Mr. White's interest in such things is personal; he's been out of the closet and in a committed relationship with his partner Gary for 25 years. Previously, he was married, had children, and was a pastor. He also waged war on a daily basis with his "sickness", trying to "cure" himself through therapy, electroshock, and various other devices. Obviously, he finally saw that he wasn't "sick", never had been, and that in denying who he was, he was also denying that God had made him that way. After coming out, he was ostracized and shunned by many of his former evangelical friends and peers. He also saw the growing danger to the gay and lesbian community by fundamentalist Christian groups, people who want several things changed to reflect "God's law", but seem to have an unhealthy obsession with denying basic rights to the homosexual community at large.

This book goes into great detail Mr. White's crusade to protect those rights, as well as pointing out several similarities between the American fundamentalist Christians and other fundamentalist groups. That part of the book is particularly disturbing, as the groups here have called for the death of such groups abroad (think Al Queda). Also, there's a whole section comparing the groups now to the groups that popped up in WWII, Hitler and fascist Germany as well as Italy. No, Mr. White doesn't go so far as to call anyone the new Hitler, but he does uncover some very disturbing similarities, which is probably inevitable; anytime you have one group of people trying to humiliate/destroy another group, there are bound to be similarities.

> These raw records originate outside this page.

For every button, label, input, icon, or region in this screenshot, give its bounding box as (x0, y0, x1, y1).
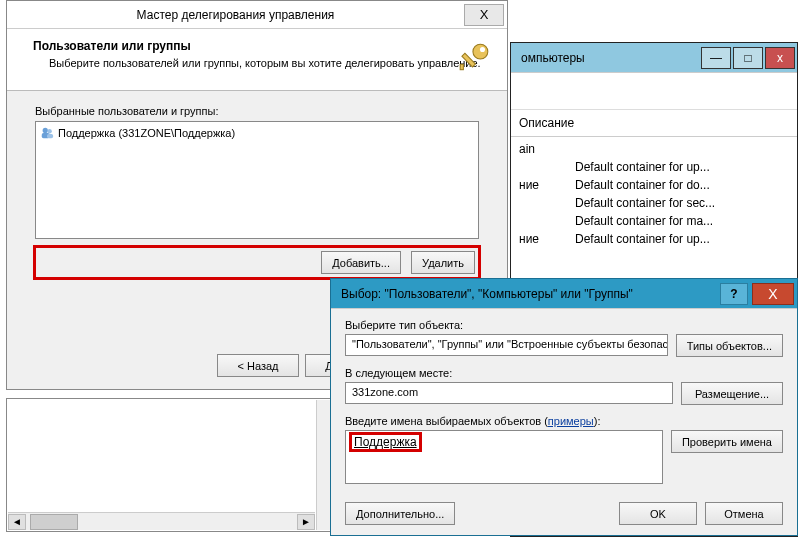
back-button[interactable]: < Назад (217, 354, 299, 377)
names-label: Введите имена выбираемых объектов (приме… (345, 415, 783, 427)
check-names-button[interactable]: Проверить имена (671, 430, 783, 453)
close-button[interactable]: x (765, 47, 795, 69)
wizard-header-subtitle: Выберите пользователей или группы, котор… (49, 56, 493, 71)
ok-button[interactable]: OK (619, 502, 697, 525)
entered-name: Поддержка (352, 435, 419, 449)
object-names-input[interactable]: Поддержка (345, 430, 663, 484)
locations-button[interactable]: Размещение... (681, 382, 783, 405)
add-button[interactable]: Добавить... (321, 251, 401, 274)
key-icon (457, 41, 491, 75)
object-type-field[interactable]: "Пользователи", "Группы" или "Встроенные… (345, 334, 668, 356)
minimize-button[interactable]: — (701, 47, 731, 69)
table-row[interactable]: ниеDefault container for do... (511, 176, 797, 194)
cancel-button[interactable]: Отмена (705, 502, 783, 525)
wizard-title: Мастер делегирования управления (7, 8, 464, 22)
examples-link[interactable]: примеры (548, 415, 594, 427)
aduc-title: омпьютеры (521, 51, 585, 65)
advanced-button[interactable]: Дополнительно... (345, 502, 455, 525)
wizard-header-title: Пользователи или группы (33, 39, 493, 53)
list-item[interactable]: Поддержка (331ZONE\Поддержка) (40, 126, 474, 140)
horizontal-scrollbar[interactable]: ◄ ► (8, 512, 315, 530)
wizard-header: Пользователи или группы Выберите пользов… (7, 29, 507, 91)
table-row[interactable]: ain (511, 140, 797, 158)
table-row[interactable]: Default container for up... (511, 158, 797, 176)
tree-pane: ◄ ► (6, 398, 336, 532)
scroll-right-arrow[interactable]: ► (297, 514, 315, 530)
aduc-rows: ain Default container for up... ниеDefau… (511, 137, 797, 251)
svg-rect-3 (460, 64, 463, 69)
aduc-titlebar[interactable]: омпьютеры — □ x (511, 43, 797, 73)
select-dialog-titlebar[interactable]: Выбор: "Пользователи", "Компьютеры" или … (331, 279, 797, 309)
help-button[interactable]: ? (720, 283, 748, 305)
table-row[interactable]: ниеDefault container for up... (511, 230, 797, 248)
scroll-thumb[interactable] (30, 514, 78, 530)
svg-point-0 (473, 44, 488, 59)
maximize-button[interactable]: □ (733, 47, 763, 69)
svg-point-4 (43, 128, 48, 133)
location-label: В следующем месте: (345, 367, 783, 379)
table-row[interactable]: Default container for sec... (511, 194, 797, 212)
group-icon (40, 126, 54, 140)
svg-point-1 (480, 47, 485, 52)
select-objects-dialog: Выбор: "Пользователи", "Компьютеры" или … (330, 278, 798, 536)
selected-users-listbox[interactable]: Поддержка (331ZONE\Поддержка) (35, 121, 479, 239)
object-type-label: Выберите тип объекта: (345, 319, 783, 331)
select-dialog-title: Выбор: "Пользователи", "Компьютеры" или … (331, 287, 720, 301)
close-button[interactable]: X (464, 4, 504, 26)
column-header-description[interactable]: Описание (511, 109, 797, 137)
svg-point-5 (47, 129, 51, 133)
remove-button[interactable]: Удалить (411, 251, 475, 274)
scroll-left-arrow[interactable]: ◄ (8, 514, 26, 530)
location-field[interactable]: 331zone.com (345, 382, 673, 404)
wizard-titlebar[interactable]: Мастер делегирования управления X (7, 1, 507, 29)
table-row[interactable]: Default container for ma... (511, 212, 797, 230)
svg-rect-7 (47, 134, 53, 138)
object-types-button[interactable]: Типы объектов... (676, 334, 783, 357)
list-item-label: Поддержка (331ZONE\Поддержка) (58, 127, 235, 139)
selected-list-label: Выбранные пользователи и группы: (35, 105, 479, 117)
close-button[interactable]: X (752, 283, 794, 305)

The surprising things I learned in this book were about Jesus and the Bible. I have to admit, I am not a religious person. What Mr. White pointed out is what I have, to some extent, felt in my heart, that to be a "good person" and follow a moral life, you should show mercy and kindness to others, take care of those less fortunate than yourself and seek justice for those oppressed. I'm glad to know that that philosphy IS in the Bible, a book I probably should read, as the only parts I hear about/know are the ones quoted incessantly by the fundamentalists. And remember, scripture can and has been twisted to promote any variety of ills, including slavery.

Bottom line, I found the book interesting, if a bit heavy-handed. Then again, I'm not in the homosexual minority that this book is probably being marketed to. I will state, for the record, that I have never believed that legalizing marriage for gays and lesbians is a threat to my marriage, and I just don't understand how others can feel that way. The only threat to my marriage would be my taking it for granted, a thing done on a daily basis by thousands, something glaringly obvious by the divorce rate in this country. Don't forget, marriage was and is still evolving; once upon a time, it was all about property rights and had very little to do with love. I think in this day and age, if you're lucky enough to find a person that you love with all your heart, a person that you'll respect and work towards building a committed relationship with, you should have every right to marry that person. True love is nothing to sneeze at, and it's hard work once you find it. I tell my hubby every day how lucky I am to have him, and how much I love him. I hope others can be so lucky.